══ Extracted entries
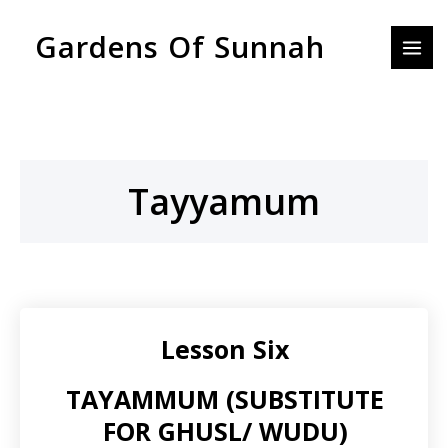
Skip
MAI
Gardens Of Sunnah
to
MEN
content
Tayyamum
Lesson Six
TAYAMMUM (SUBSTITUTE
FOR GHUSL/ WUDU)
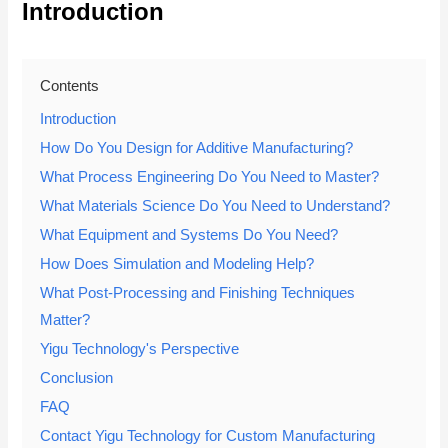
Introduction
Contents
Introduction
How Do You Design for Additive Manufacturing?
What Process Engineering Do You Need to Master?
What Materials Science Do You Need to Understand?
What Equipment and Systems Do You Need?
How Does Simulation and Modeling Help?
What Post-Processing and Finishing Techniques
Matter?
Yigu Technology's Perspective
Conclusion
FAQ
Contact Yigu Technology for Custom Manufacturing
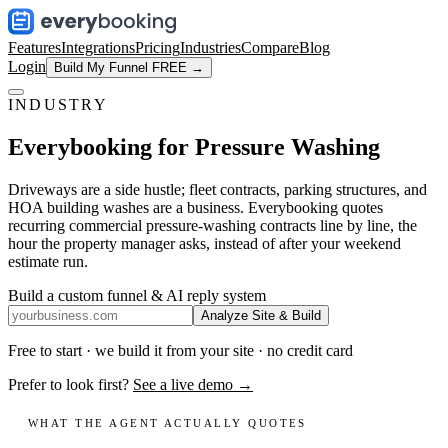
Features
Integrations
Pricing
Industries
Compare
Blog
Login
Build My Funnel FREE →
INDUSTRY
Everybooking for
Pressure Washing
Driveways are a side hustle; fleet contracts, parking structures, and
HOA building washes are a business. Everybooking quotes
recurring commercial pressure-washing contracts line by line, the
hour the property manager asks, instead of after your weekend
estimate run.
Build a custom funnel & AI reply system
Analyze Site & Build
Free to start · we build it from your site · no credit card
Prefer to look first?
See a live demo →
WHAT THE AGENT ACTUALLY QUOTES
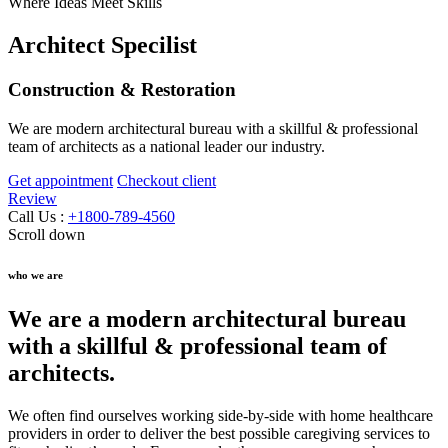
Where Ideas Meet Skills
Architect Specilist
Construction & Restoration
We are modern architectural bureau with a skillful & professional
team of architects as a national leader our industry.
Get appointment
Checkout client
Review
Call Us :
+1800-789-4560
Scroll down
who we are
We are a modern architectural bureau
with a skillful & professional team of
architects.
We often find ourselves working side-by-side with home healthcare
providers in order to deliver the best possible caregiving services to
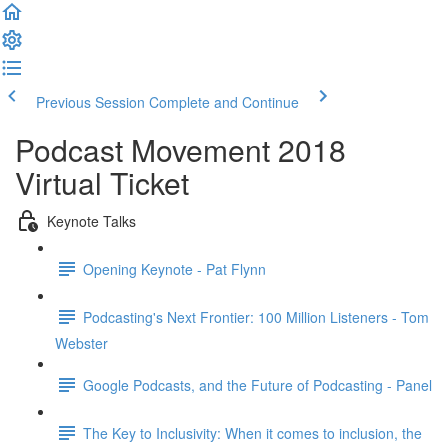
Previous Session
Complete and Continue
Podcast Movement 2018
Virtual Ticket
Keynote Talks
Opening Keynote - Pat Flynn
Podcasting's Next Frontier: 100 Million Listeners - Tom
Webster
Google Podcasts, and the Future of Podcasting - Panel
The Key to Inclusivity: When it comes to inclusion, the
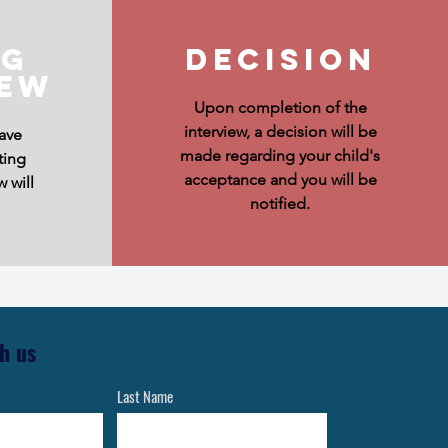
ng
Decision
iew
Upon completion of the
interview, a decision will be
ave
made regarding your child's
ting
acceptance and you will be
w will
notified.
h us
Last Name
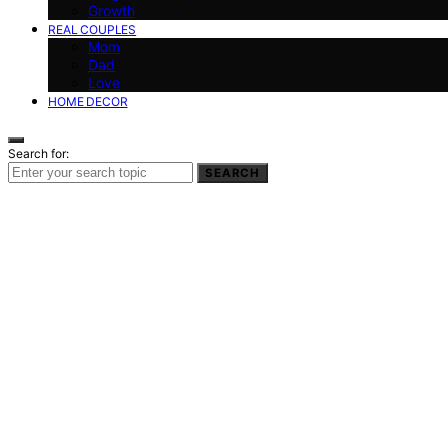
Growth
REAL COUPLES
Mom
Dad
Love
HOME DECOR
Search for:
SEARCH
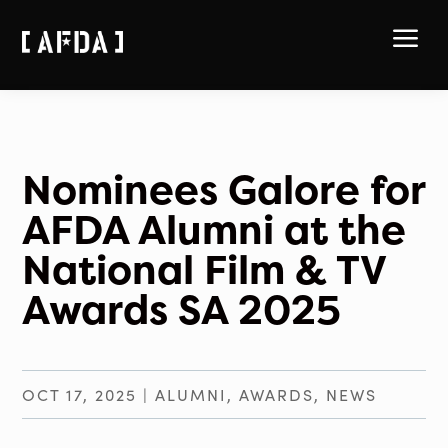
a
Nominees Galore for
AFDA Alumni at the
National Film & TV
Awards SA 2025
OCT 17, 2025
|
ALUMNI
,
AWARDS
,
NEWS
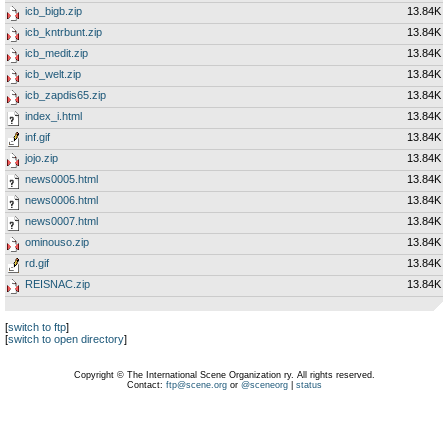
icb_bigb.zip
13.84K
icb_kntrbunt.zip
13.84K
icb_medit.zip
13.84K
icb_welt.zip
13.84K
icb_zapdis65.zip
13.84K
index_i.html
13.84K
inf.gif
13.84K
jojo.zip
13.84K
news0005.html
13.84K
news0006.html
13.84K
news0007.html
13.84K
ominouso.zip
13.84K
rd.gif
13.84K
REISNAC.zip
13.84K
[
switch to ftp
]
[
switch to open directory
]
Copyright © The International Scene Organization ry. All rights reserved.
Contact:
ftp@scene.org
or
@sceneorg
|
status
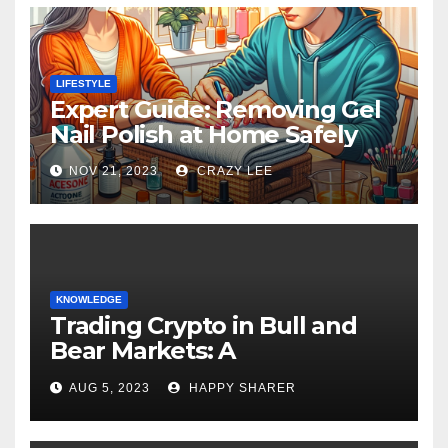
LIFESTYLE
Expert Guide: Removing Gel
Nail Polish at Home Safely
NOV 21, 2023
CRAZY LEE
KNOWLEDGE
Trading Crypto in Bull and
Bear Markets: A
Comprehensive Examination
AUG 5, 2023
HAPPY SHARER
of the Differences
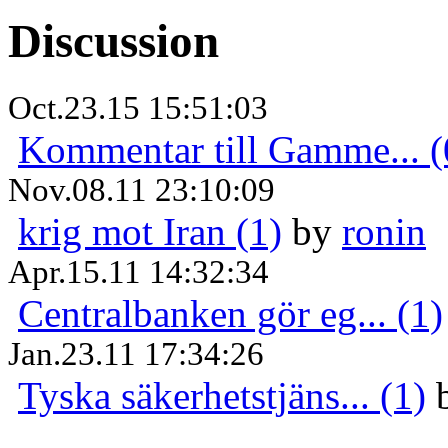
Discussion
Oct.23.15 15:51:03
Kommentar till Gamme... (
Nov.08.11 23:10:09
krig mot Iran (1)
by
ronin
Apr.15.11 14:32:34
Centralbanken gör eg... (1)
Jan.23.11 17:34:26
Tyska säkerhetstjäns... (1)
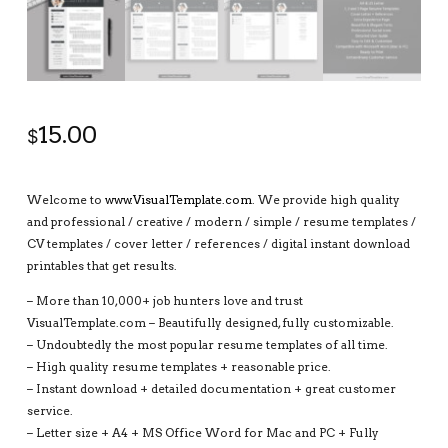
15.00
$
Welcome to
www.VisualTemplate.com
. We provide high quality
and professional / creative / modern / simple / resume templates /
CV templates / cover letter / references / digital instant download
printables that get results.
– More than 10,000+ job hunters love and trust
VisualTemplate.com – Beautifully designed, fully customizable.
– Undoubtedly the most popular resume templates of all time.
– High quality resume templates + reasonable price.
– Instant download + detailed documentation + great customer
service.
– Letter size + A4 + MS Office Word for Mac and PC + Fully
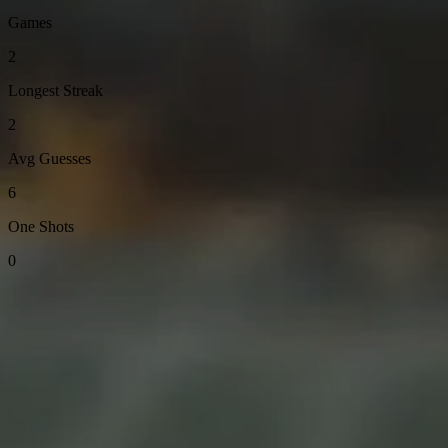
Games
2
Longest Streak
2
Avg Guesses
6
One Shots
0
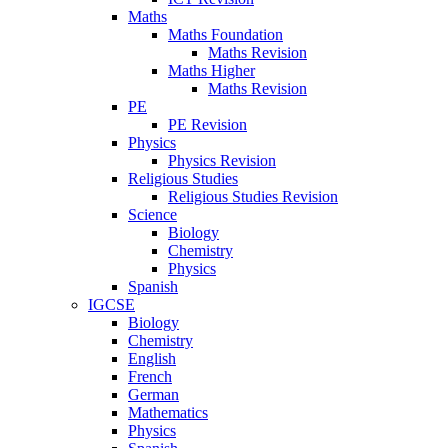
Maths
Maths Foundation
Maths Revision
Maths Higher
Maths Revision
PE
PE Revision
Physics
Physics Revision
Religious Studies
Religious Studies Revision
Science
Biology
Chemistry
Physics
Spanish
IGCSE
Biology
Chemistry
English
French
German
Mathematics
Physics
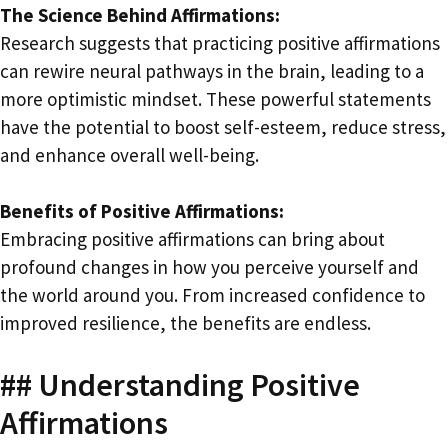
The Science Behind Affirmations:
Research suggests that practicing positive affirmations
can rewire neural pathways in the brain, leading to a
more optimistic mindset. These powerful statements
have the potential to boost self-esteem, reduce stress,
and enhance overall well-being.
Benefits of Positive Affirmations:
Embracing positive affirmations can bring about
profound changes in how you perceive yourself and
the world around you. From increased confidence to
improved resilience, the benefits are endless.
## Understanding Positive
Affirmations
════
Your task:
In the entries above, how many lines hold the word "download"? State the number only.

Solved problem:
2